Il Viceré del Bastione – Il secondo mandato (1726-1727)

 

A spingere questa volta Vittorio Amedeo II verso un cambiamento di rotta, erano considerazioni sia di ordine politico che pratico. In primo luogo egli desiderava “alienare sempre più i Regnicoli dalla nazione spagnola” e quindi aveva deciso “di procurare l’introduzione della lingua italiana”. Inoltre, l’esperienza aveva dimostrato “quanto possa esser utile al nostro servizio l’introduzione di detta lingua, a riflesso principalmente delle necessarie mutazioni che ci occorre di fare degli ufficiali di giustizia, quando che da Noi vengono destinati a subentrare al loro impiego, non essendo pratici delle Leggi e pragmatiche, né coadiuvati dal linguaggio del Regno, non sono in stato di opporsi, pendente l’indispensabile noviziato che loro conviene di fare, ai pregiudizi che abbiamo motivo di temere, non solo nelfamministrazione della Giustizia, ma anche alla nostra giurisdizione”. Si trattava dunque di favorire la comprensione tra ufficiali sardi e piemontesi. A tale scopo veniva ordinato al viceré di discutere del problema con il gesuita Antonio Falletti di Barolo, che dal 1722 risiedeva nell’isola, e di “trasmetterci poi il progetto, che a questo fine stimerete proprio”[234].

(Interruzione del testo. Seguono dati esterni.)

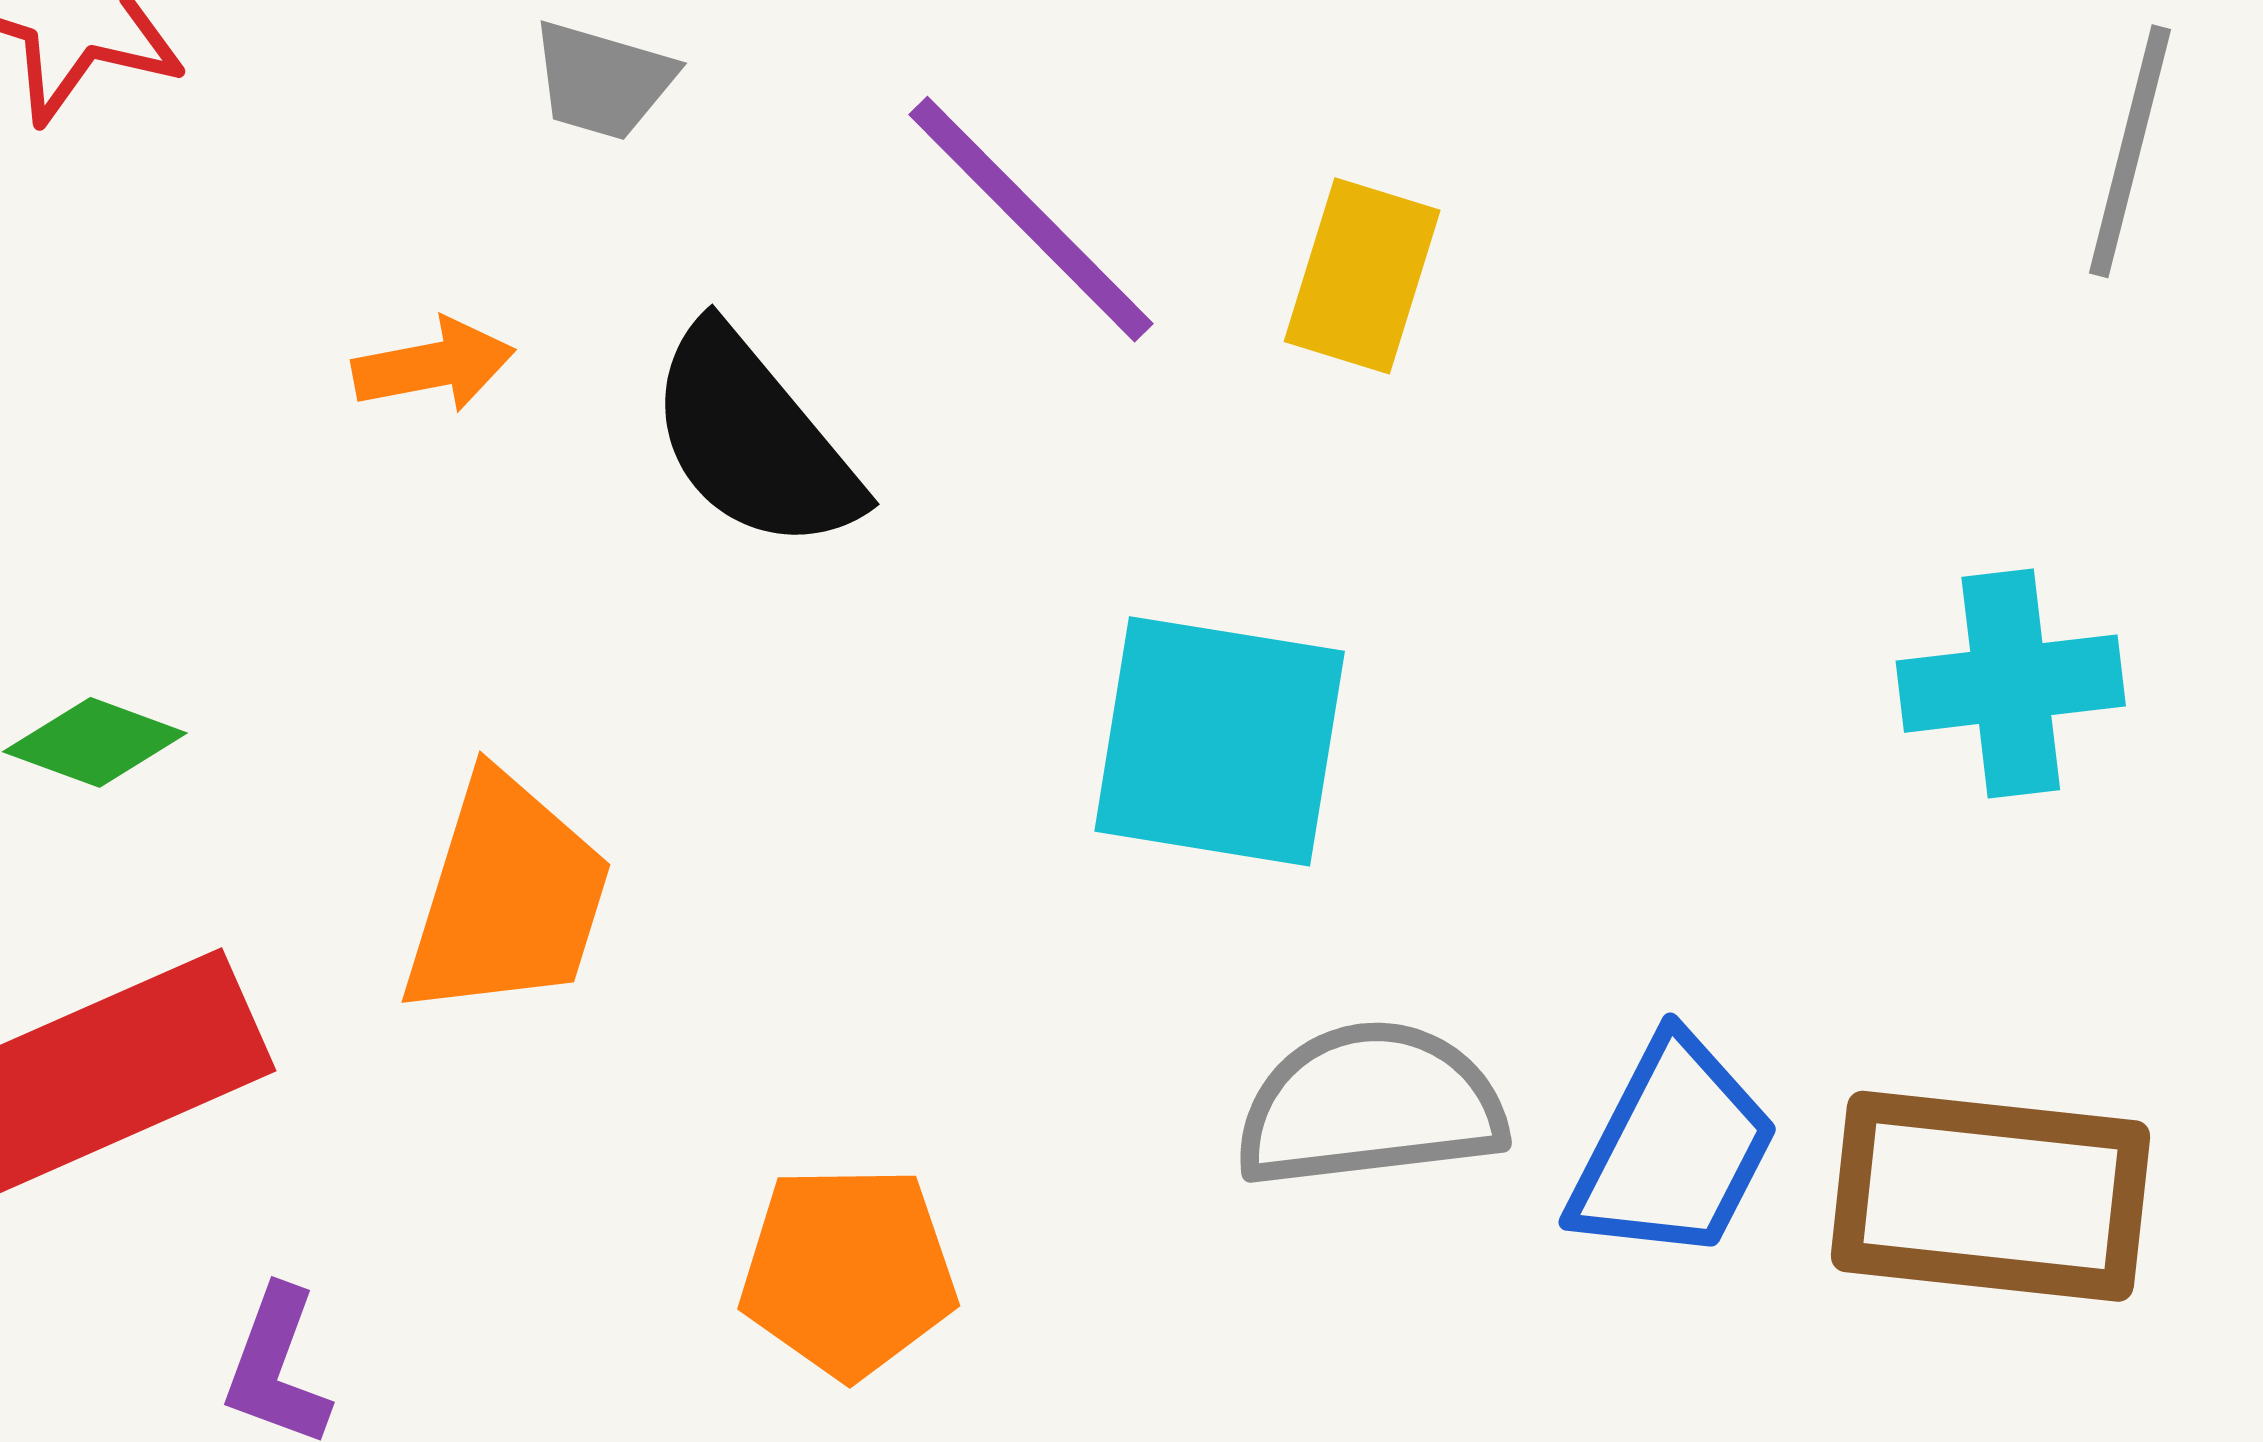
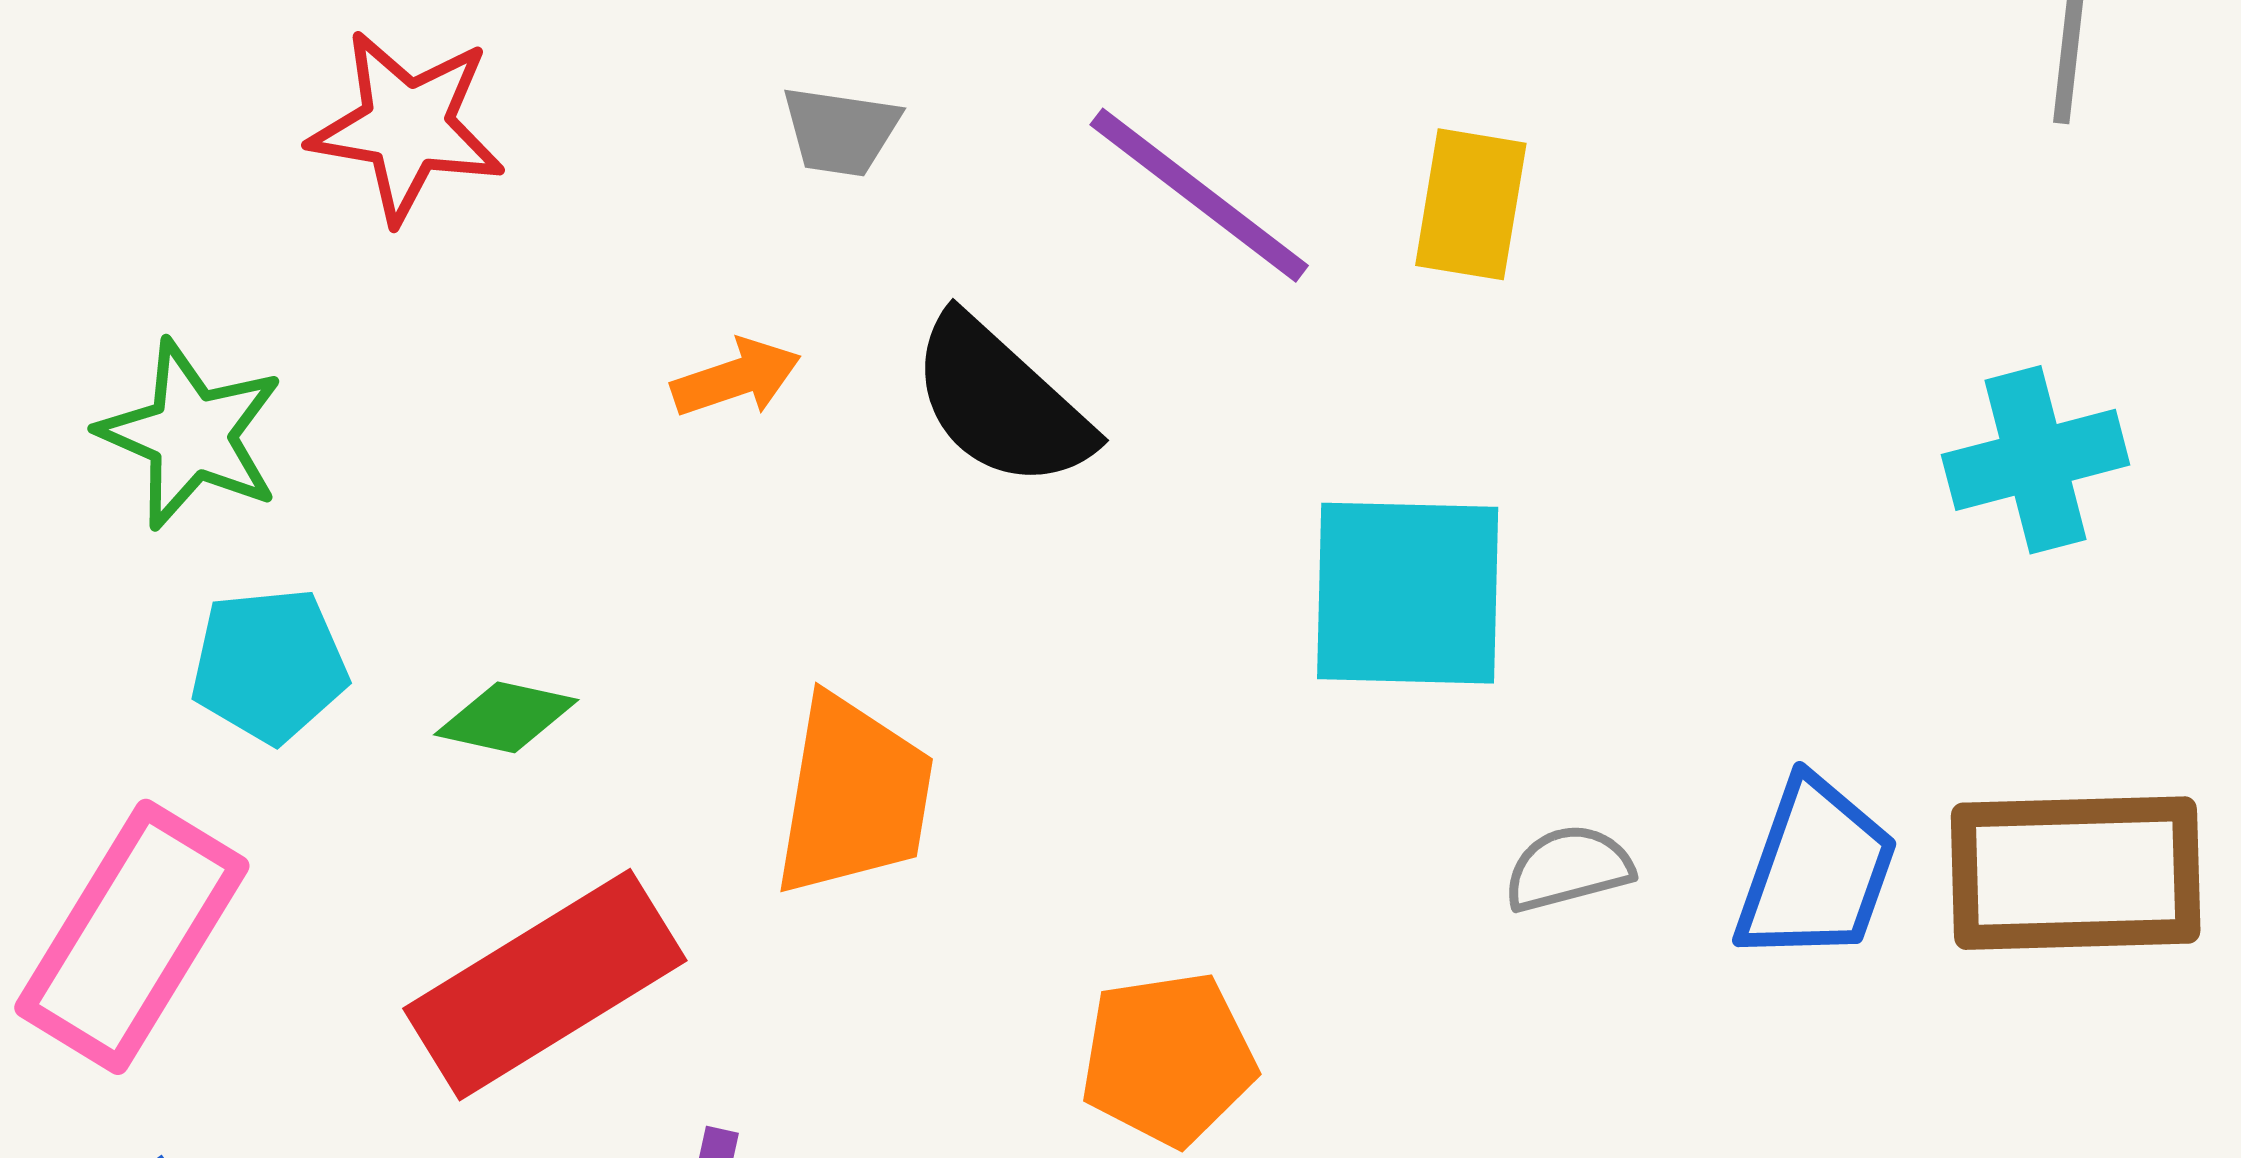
gray semicircle: (1370, 1105) -> (1568, 868), size x0.6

Il Pallavicino, dopo essersi consultato col Falletti, rispose che era “veramente indispensabile il cominciare ad insegnare alli Maestri delle scuole la lingua Italiana, perché possano poscia apprenderla ai studianti. Su questo supposto sarebbe tal cosa assai facile, ma trovo un inconveniente, e si e che nel Regno non si parla il linguaggio spagnolo, ma bensi il sardo, linguaggio barbaro e converrebbe che tutti quelli che insegnano nei Villaggi alli figlioli venissero loro medesimi in Cagliari per impararlo. Sono perciò di sentimento che si cominciassero a mandare alcuni Religiosi sia Gesuiti che Scolopi, quali tengono qui le scuole, per vedere che specie farebbe questa nuova direzione, ma penso che non vi inclinerebbero questi Religiosi sardi”[235].

Come al solito il barone propendeva per scelte drastiche, che tuttavia non erano condivise dal sovrano, il quale nel luglio 1726 ribadì che non era “nostra intenzione di abolire in cotesto Regno l’uso della lingua sarda, ma bensì di fare che vi sia insensibilmente introdotta l’italiana a luogo della spagnola”. L’intento era dunque quello di sostituire progressivamente l’idioma dei vecchi dominatori con quello usato dalla nuova dinastia, sancendo anche in questo modo l’avvenuto cambio di governo. Vittorio Amedeo approvava del resto la proposta di inviare nelle scuole tenute dai Gesuiti alcuni religiosi della terraferma, affinché insegnassero l’italiano “agli altri Padri Maestri”, in modo che questi a loro volta la trasmettessero agli studenti e cosi potesse “diramarsi insensibilmente nel Regno”[236]. Nell’estate il viceré prese contatti col Falletti e col Rettore degli Scopoli in Sardegna “per la esecuzione di questo progetto”, che prevedeva l’arrivo di “due soggetti italiani, cioè uno per questo Capo e l’altro per quello di Sassari”, per istruire “questi Padri in detta lingua”[237].

L’attuazione del piano non fu tuttavia così facile come sembrava alla corte torinese. Innanzitutto dei due religiosi che dovevano giungere dal Piemonte ne arrivò solo uno, il padre Vassallo, mentre lo stesso Falletti incontrò forti resistenze da parte dei suoi confratelli, così che nel marzo 1727 si doveva ancora “dare esecuzione al suo progetto”[238]. È probabile che il monarca sabaudo per realizzarlo confidasse molto nella collaborazione dei nuovi vescovi nominati dopo la riconciliazione con Roma e specialmente nei prelati piemontesi. Nell’aprile 1727, comunicando la loro partenza per l’isola al viceré, Vittorio Amedeo II lo informava che “li suddetti Prelati sono partiti con ogni miglior disposizione di agire di concerto col governo e di mantenere con esso una buona armonia”[239].